- _ACTIVITY_: Whichever lines include the word "storage", copy them as they appear in the data.

- _RECORDS SUPPLIED_:
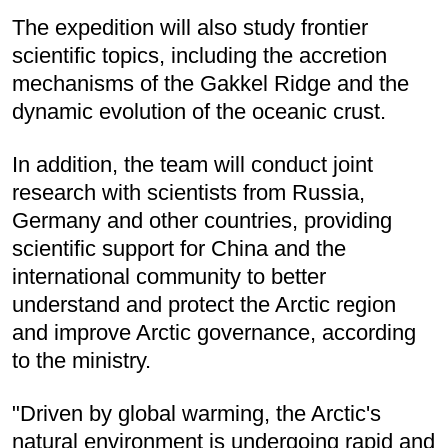
The expedition will also study frontier
scientific topics, including the accretion
mechanisms of the Gakkel Ridge and the
dynamic evolution of the oceanic crust.
In addition, the team will conduct joint
research with scientists from Russia,
Germany and other countries, providing
scientific support for China and the
international community to better
understand and protect the Arctic region
and improve Arctic governance, according
to the ministry.
"Driven by global warming, the Arctic's
natural environment is undergoing rapid and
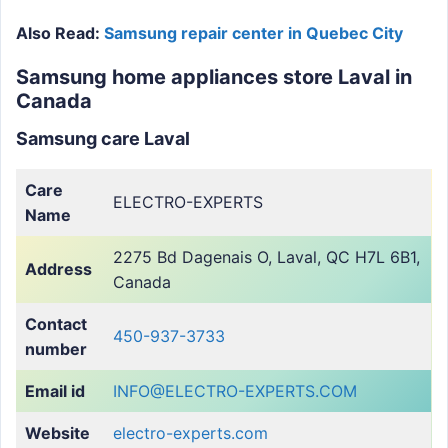
Also Read:
Samsung repair center in Quebec City
Samsung home appliances store Laval in
Canada
Samsung care Laval
Care
ELECTRO-EXPERTS
Name
2275 Bd Dagenais O, Laval, QC H7L 6B1,
Address
Canada
Contact
450-937-3733
number
Email id
INFO@ELECTRO-EXPERTS.COM
Website
electro-experts.com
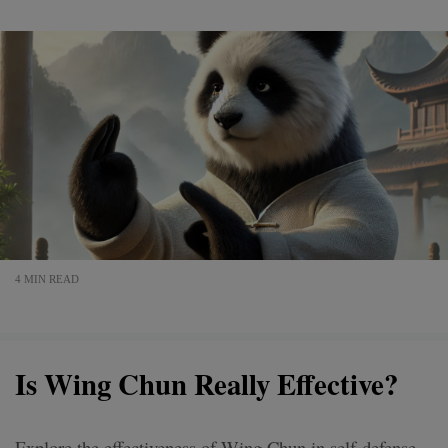
4 MIN READ
Is Wing Chun Really Effective?
Explore the effectiveness of Wing Chun in self-defense,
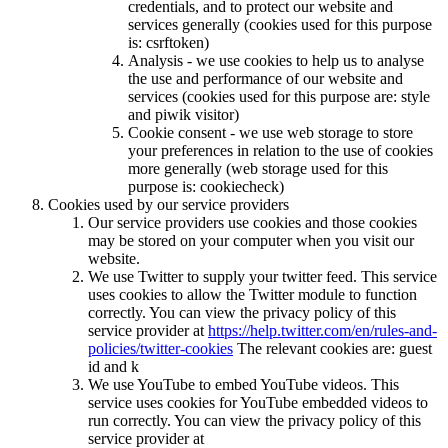
credentials, and to protect our website and
services generally (cookies used for this purpose
is: csrftoken)
Analysis - we use cookies to help us to analyse
the use and performance of our website and
services (cookies used for this purpose are: style
and piwik visitor)
Cookie consent - we use web storage to store
your preferences in relation to the use of cookies
more generally (web storage used for this
purpose is: cookiecheck)
Cookies used by our service providers
Our service providers use cookies and those cookies
may be stored on your computer when you visit our
website.
We use Twitter to supply your twitter feed. This service
uses cookies to allow the Twitter module to function
correctly. You can view the privacy policy of this
service provider at
https://help.twitter.com/en/rules-and-
policies/twitter-cookies
The relevant cookies are: guest
id and k
We use YouTube to embed YouTube videos. This
service uses cookies for YouTube embedded videos to
run correctly. You can view the privacy policy of this
service provider at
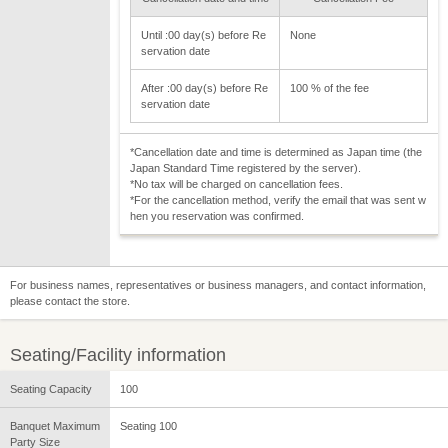
Until :00 day(s) before Re
None
servation date
After :00 day(s) before Re
100 % of the fee
servation date
*Cancellation date and time is determined as Japan time (the
Japan Standard Time registered by the server).
*No tax will be charged on cancellation fees.
*For the cancellation method, verify the email that was sent w
hen you reservation was confirmed.
For business names, representatives or business managers, and contact information,
please contact the store.
Seating/Facility information
Seating Capacity
100
Banquet Maximum
Seating 100
Party Size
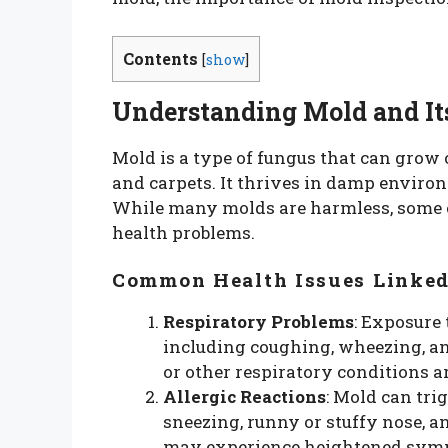
Contents
[
show
]
Understanding Mold and It
Mold is a type of fungus that can grow 
and carpets. It thrives in damp enviro
While many molds are harmless, some c
health problems.
Common Health Issues Linked
Respiratory Problems
: Exposure 
including coughing, wheezing, an
or other respiratory conditions a
Allergic Reactions
: Mold can tri
sneezing, runny or stuffy nose, a
may experience heightened sympt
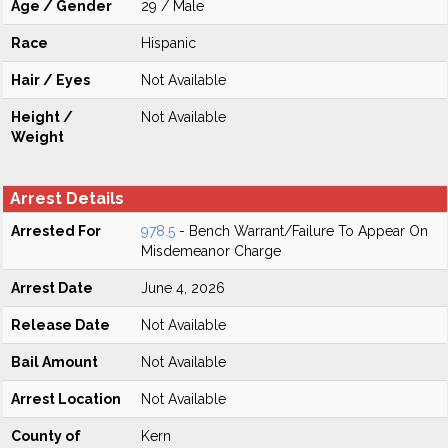
Age / Gender
29 / Male
Race
Hispanic
Hair / Eyes
Not Available
Height /
Not Available
Weight
Arrest Details
Arrested For
978.5
- Bench Warrant/Failure To Appear On
Misdemeanor Charge
Arrest Date
June 4, 2026
Release Date
Not Available
Bail Amount
Not Available
Arrest Location
Not Available
County of
Kern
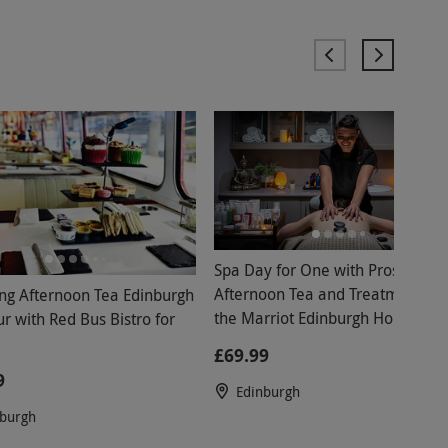
Spa Day for One with Prosecco
Afternoon Tea and Treatment at
ing Afternoon Tea Edinburgh
the Marriot Edinburgh Holyrood -
r with Red Bus Bistro for
Weekday
£69.99
9
Edinburgh
nburgh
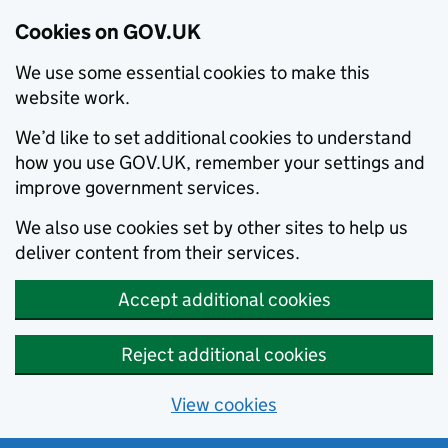
Cookies on GOV.UK
We use some essential cookies to make this
website work.
We’d like to set additional cookies to understand
how you use GOV.UK, remember your settings and
improve government services.
We also use cookies set by other sites to help us
deliver content from their services.
Accept additional cookies
Reject additional cookies
View cookies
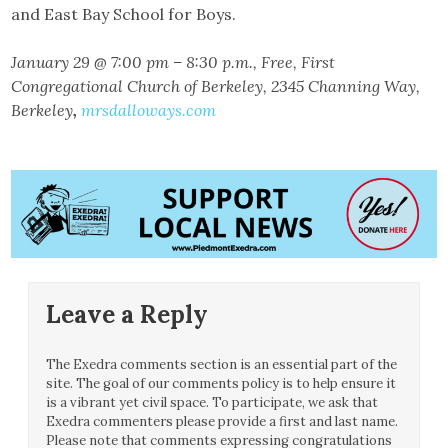
and East Bay School for Boys.
January 29 @ 7:00 pm – 8:30 p.m., Free, First
Congregational Church of Berkeley, 2345 Channing Way,
Berkeley
,
mrsdalloways.com
Leave a Reply
The Exedra comments section is an essential part of the
site. The goal of our comments policy is to help ensure it
is a vibrant yet civil space. To participate, we ask that
Exedra commenters please provide a first and last name.
Please note that comments expressing congratulations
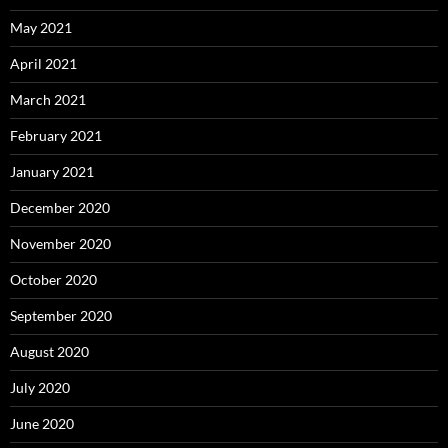
May 2021
April 2021
March 2021
February 2021
January 2021
December 2020
November 2020
October 2020
September 2020
August 2020
July 2020
June 2020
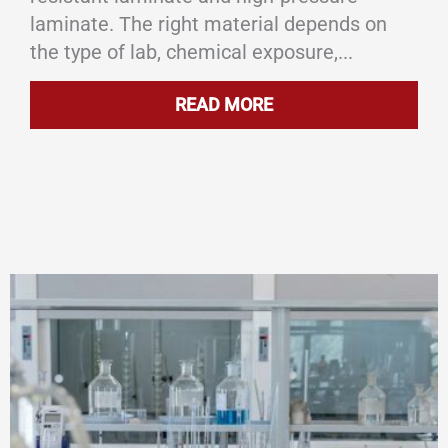
laminate. The right material depends on
the type of lab, chemical exposure,...
READ MORE
ABOUT WHAT ARE SC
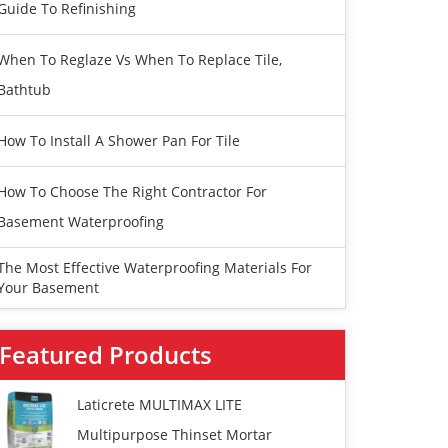
Guide To Refinishing
When To Reglaze Vs When To Replace Tile,
Bathtub
How To Install A Shower Pan For Tile
How To Choose The Right Contractor For
Basement Waterproofing
The Most Effective Waterproofing Materials For
Your Basement
Featured Products
Laticrete MULTIMAX LITE
Multipurpose Thinset Mortar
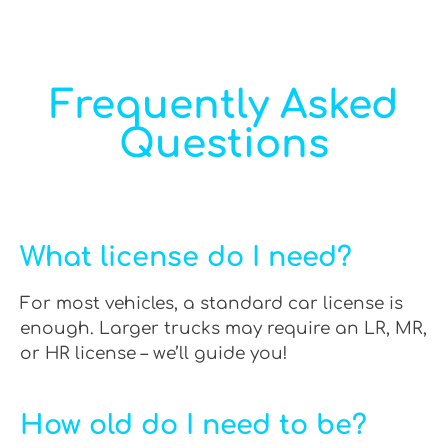
Frequently Asked
Questions
What license do I need?
For most vehicles, a standard car license is
enough. Larger trucks may require an LR, MR,
or HR license – we’ll guide you!
How old do I need to be?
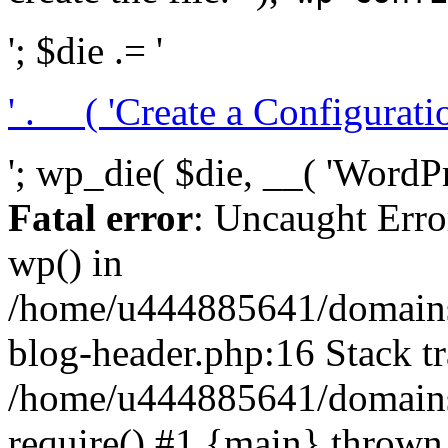
'; $die .= '
' . __( 'Create a Configuration
'; wp_die( $die, __( 'WordPre
Fatal error
: Uncaught Erro
wp() in
/home/u444885641/domains/
blog-header.php:16 Stack tr
/home/u444885641/domains/
require() #1 {main} thrown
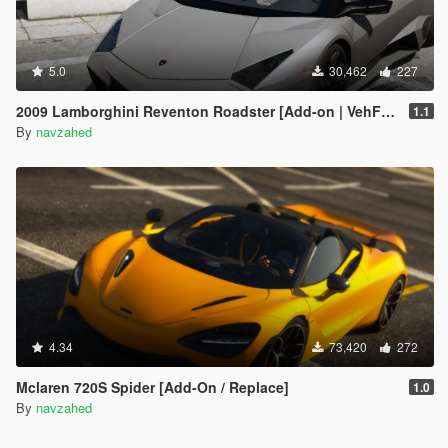
5.0
30,462
227
2009 Lamborghini Reventon Roadster [Add-on | VehFuncs V]
1.1
By
navzahed
4.34
73,420
272
Mclaren 720S Spider [Add-On / Replace]
1.0
By
navzahed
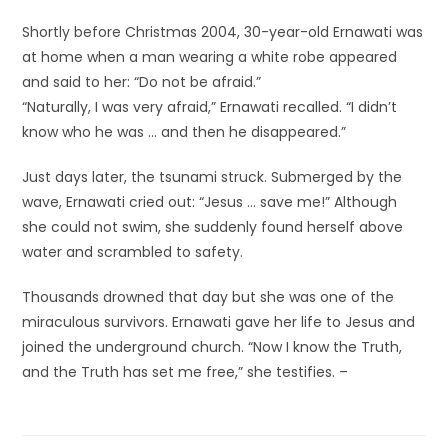
Shortly before Christmas 2004, 30-year-old Ernawati was
at home when a man wearing a white robe appeared
and said to her: “Do not be afraid.”
“Naturally, I was very afraid,” Ernawati recalled. “I didn’t
know who he was … and then he disappeared.”
Just days later, the tsunami struck. Submerged by the
wave, Ernawati cried out: “Jesus … save me!” Although
she could not swim, she suddenly found herself above
water and scrambled to safety.
Thousands drowned that day but she was one of the
miraculous survivors. Ernawati gave her life to Jesus and
joined the underground church. “Now I know the Truth,
and the Truth has set me free,” she testifies. –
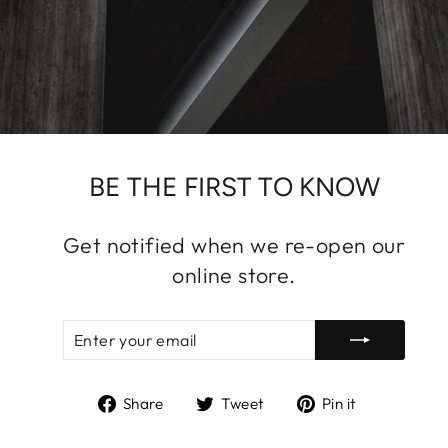
BE THE FIRST TO KNOW
Get notified when we re-open our
online store.
ENTER
SUBSCRIBE
YOUR
EMAIL
Share
Tweet
Pin
Share
Tweet
Pin it
on
on
on
Facebook
Twitter
Pinterest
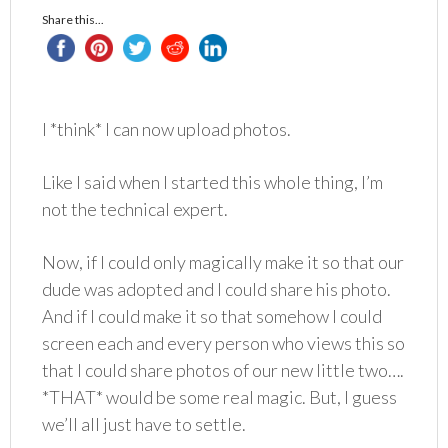
Share this...
I *think* I can now upload photos.
Like I said when I started this whole thing, I’m
not the technical expert.
Now, if I could only magically make it so that our
dude was adopted and I could share his photo.
And if I could make it so that somehow I could
screen each and every person who views this so
that I could share photos of our new little two….
*THAT* would be some real magic. But, I guess
we’ll all just have to settle.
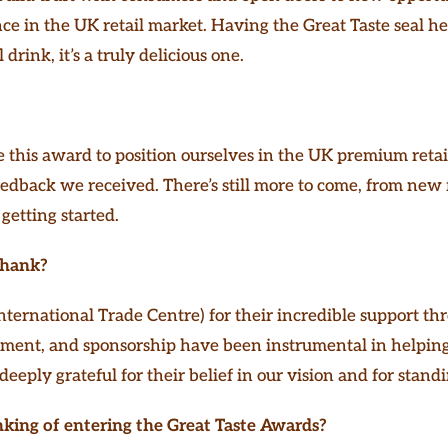
e in the UK retail market. Having the Great Taste seal hel
drink, it’s a truly delicious one.
 this award to position ourselves in the UK premium retai
edback we received. There’s still more to come, from new 
 getting started.
Thank?
nternational Trade Centre) for their incredible support th
ment, and sponsorship have been instrumental in helping
deeply grateful for their belief in our vision and for stan
nking of entering the Great Taste Awards?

- _COMPLETED TASK_:
Cookie consent - we use web storage to store
more generally (web storage used for this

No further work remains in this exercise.